Fick swung slowly on his stool. Helmet Legs shoved the door shut and stomped toward the bar.
“How they hangin', Fick?”
“Mein Gott! Dark Helmet!” Fick lapsed into confused mumbling.
“Beer, barkeep!” cried DH. He turned around, displaying a well-known beer company logo. “I'm your new sales rep! A round for the house.”
Itchie got a fresh mug. The shapes in back roused for free beer then lapsed into their customary inertia. Fick had another boilermaker lined up behind the beer he was still working on. Even the parrot got a saucer of beer. DH settled in behind a tall, frosty mug of something Fick suspected was a lot better than what he had. The thought vanished down into the sticky muck. He was used to subsisting on the dregs.
Curiosity, that stranger to Fick's life, bloomed again, like a bad weed. “I thot du vas vorkingk vor ein Emperor.” He was fairly certain DH would understand the Germlish.
“The Emperor is dead,” said the parrot.
“Nein!” wailed Fick. “Nein!” He lapsed into a Germlish monologue familiar to all barflies. Sidney looked at Dark Helmet, then at the parrot. “What's he going on about now?”

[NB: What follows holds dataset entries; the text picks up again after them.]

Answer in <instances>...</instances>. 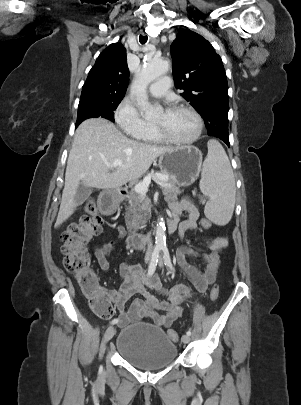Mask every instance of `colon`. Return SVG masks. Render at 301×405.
<instances>
[{
	"instance_id": "1",
	"label": "colon",
	"mask_w": 301,
	"mask_h": 405,
	"mask_svg": "<svg viewBox=\"0 0 301 405\" xmlns=\"http://www.w3.org/2000/svg\"><path fill=\"white\" fill-rule=\"evenodd\" d=\"M104 219L99 214L94 202L85 205L84 214L79 223L71 224L63 233V265L71 272L79 283L83 294L87 298L91 309L100 317L108 318L112 314V308L103 295L98 278L91 267V259L87 251L88 242L98 236L103 230ZM200 225L204 229L211 227V222L203 218ZM219 296V286L215 284L210 291L211 300ZM169 338L178 342L179 335L174 329L167 331Z\"/></svg>"
}]
</instances>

“Nothing that makes sense,” explained DH. “He's drunk.”
“Who's this Emperor?” asked Sidney.
“Nobody important,” said the parrot. “An evil overlord who imagined himself a cut above the rest.”
“That's baloney.” Sidney laughed and shook his head. “Okay. Don't tell me.”
The parrot sipped the last of his beer. “Doesn't matter anyway, Sid. The Emperor is dead.”
Dark Helmet nodded. His helmet clanked on the bar. “True. He's dead.” Lifting his mug, DH saluted the parrot. “I could use a . . . bird like you. The pay is good.”
“Thanks. No. This place suits me.”
Itchie emitted a low moan and toppled off his stool. A sodden thump announced his arrival on the stained wood floor.
“Another one bites the dust,” muttered DH. He slid to the floor and slipped out the door. No one except the parrot noticed him leave. Fick staggered out before the ambulance arrived, still mumbling a confused line of nonsense.
When Itchie had been hauled away Sidney anxiously surveyed the room.
“The helmet clod is gone,” said the parrot. “So is that kraut drunk.”
“Damn! Helmet guy didn't pay for the round.”
“That ain't all, Sidney. Those twenties you got from the kraut are counterfeit.”
Sid collected glasses and mopped at the counter. He waxed philosophical. “Don't matter. When Benny hears about it they won't last long. It's not like they'll be hard to find.”
The parrot shuddered. “Benny's not a nice . . . ah . . . whatever he is.”
“Dragons are like that.” Sidney sighed and went back to his crossword.